As razões por trás da separação da família não são explicitadas, sugerindo que para muitos palestinos tais situações são, apesar de tudo, normais – um normal opressivo, e suscetível de atos de violência arbitrários a qualquer momento. Naquela região, o século 20 foi atravessado por vários desses momentos: o marco principal foi a partição do território entre israelenses e palestinos decidida pela ONU em 1948, que traçou a fronteira, a chamada linha verde, mais ou menos onde foi construído o muro de 8 metros de altura. Mais ou menos, porque 85 % do muro foi construído dentro do território palestino, em vez de seguir ao longo da fronteira internacionalmente reconhecida em 1967, depois da Guerra dos Seis dias. No espaço onde “A 200 metros” forja seu enredo dramático, portanto, cada metro de território é objeto de disputa visceral e as distâncias são extremamente curtas: Tulcarém, por exemplo, tem uma localização central, 37 km apenas de Tel Aviv e 62 de Jerusalém. O combalido Direito Internacional mostra-se incapaz de regular as contendas nesse exíguo espaço, carregado de um tempo histórico de intensidade evidente – em 2004, a Corte Internacional de Justiça, principal órgão judiciário da ONU, emitiu uma opinião consultiva afirmando que a construção do muro é ilegal e deveria parar imediatamente, cabendo a Israel fazer reparações por qualquer dano causado. A recomendação, entretanto, não é vinculante e foi solenemente ignorada. O comprimento total do muro alcança 708 quilômetros, mais do que o dobro da linha verde: como foi construído em grande parte dentro do território palestino, isolou cerca de 9% da terra e 25 mil palestinos do resto dos compatriotas.
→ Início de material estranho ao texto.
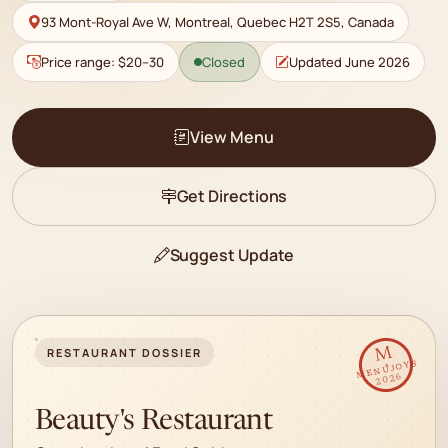
93 Mont-Royal Ave W, Montreal, Quebec H2T 2S5, Canada
Price range: $20–30
Closed
Updated June 2026
View Menu
Get Directions
Suggest Update
✦
M
RESTAURANT DOSSIER
MENUJOYS
2026
Beauty's Restaurant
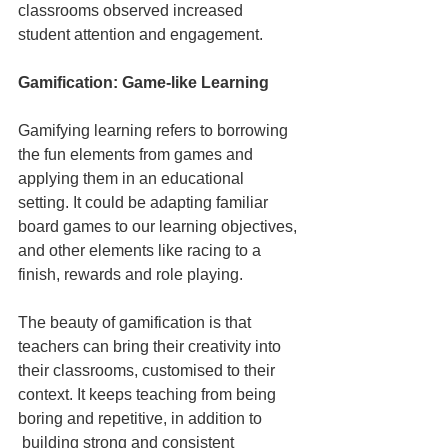
classrooms observed increased 
student attention and engagement.
Gamification: Game-like Learning
Gamifying learning refers to borrowing 
the fun elements from games and 
applying them in an educational 
setting. It could be adapting familiar 
board games to our learning objectives, 
and other elements like racing to a 
finish, rewards and role playing.
The beauty of gamification is that 
teachers can bring their creativity into 
their classrooms, customised to their 
context. It keeps teaching from being 
boring and repetitive, in addition to 
 building strong and consistent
Mustafá – esplêndida atuação de Ali Suleiman, nascido em Nazaré e formado na escola de teatro de Tel Aviv, portanto árabe de nacionalidade israelense – descobre no checkpoint que sua autorização de entrada expirou: como é fim de semana, não pode renová-la imediatamente. Em seguida, recebe telefonema de Salwa – seu filho foi atropelado e está no hospital, do lado israelense. Não há tempo para burocracia, a opção é pagar 100 dólares por um lugar numa van, esconder-se na mala de um carro com placa israelense e atravessar a fronteira. A operação é arriscada, obviamente – e nesse ponto “A 200 metros” transforma-se num road movie, Mustafá e seus companheiros de travessia circulando nas colinas de Jericó e cercanias tentando, em último recurso, pular o muro. Com ele estão o jovem Rami, fã do craque Mohamed Salah, o “faraó egípcio” que joga no Liverpool: o militante e ator Kifah e sua namorada alemã Anne, cineasta com tendência a usar a câmera em momentos inoportunos, colocando o grupo em risco.
A atmosfera lembra, guardadas as devidas proporções, o clima de uma das mais intrigantes novelas kafkianas, aquela em que o agrimensor K não consegue entrar no castelo do conde que o chamou. Desta feita, entretanto, é um país – um país encastelado, do ponto de vista de quem está do outro lado do muro.